## YOUR INSTRUCTIONS
Pull every line that includes the word "their" out of the data below and copy it.

## DATA
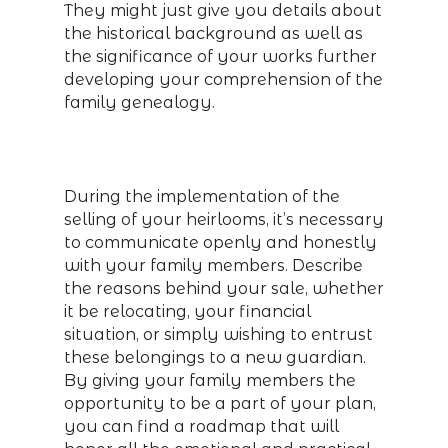
They might just give you details about
the historical background as well as
the significance of your works further
developing your comprehension of the
family genealogy.
During the implementation of the
selling of your heirlooms, it’s necessary
to communicate openly and honestly
with your family members. Describe
the reasons behind your sale, whether
it be relocating, your financial
situation, or simply wishing to entrust
these belongings to a new guardian.
By giving your family members the
opportunity to be a part of your plan,
you can find a roadmap that will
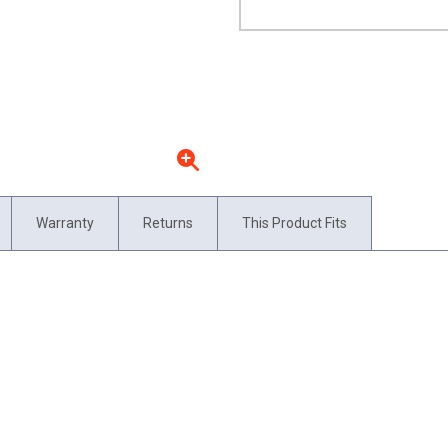
Warranty
Returns
This Product Fits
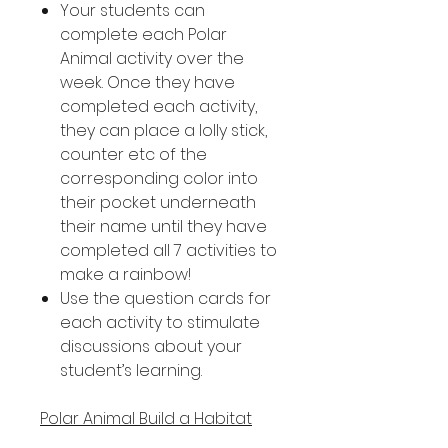
Your students can
complete each Polar
Animal activity over the
week. Once they have
completed each activity,
they can place a lolly stick,
counter etc of the
corresponding color into
their pocket underneath
their name until they have
completed all 7 activities to
make a rainbow!
Use the question cards for
each activity to stimulate
discussions about your
student’s learning.
Polar Animal Build a Habitat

## FINISHED TASK
their pocket underneath
their name until they have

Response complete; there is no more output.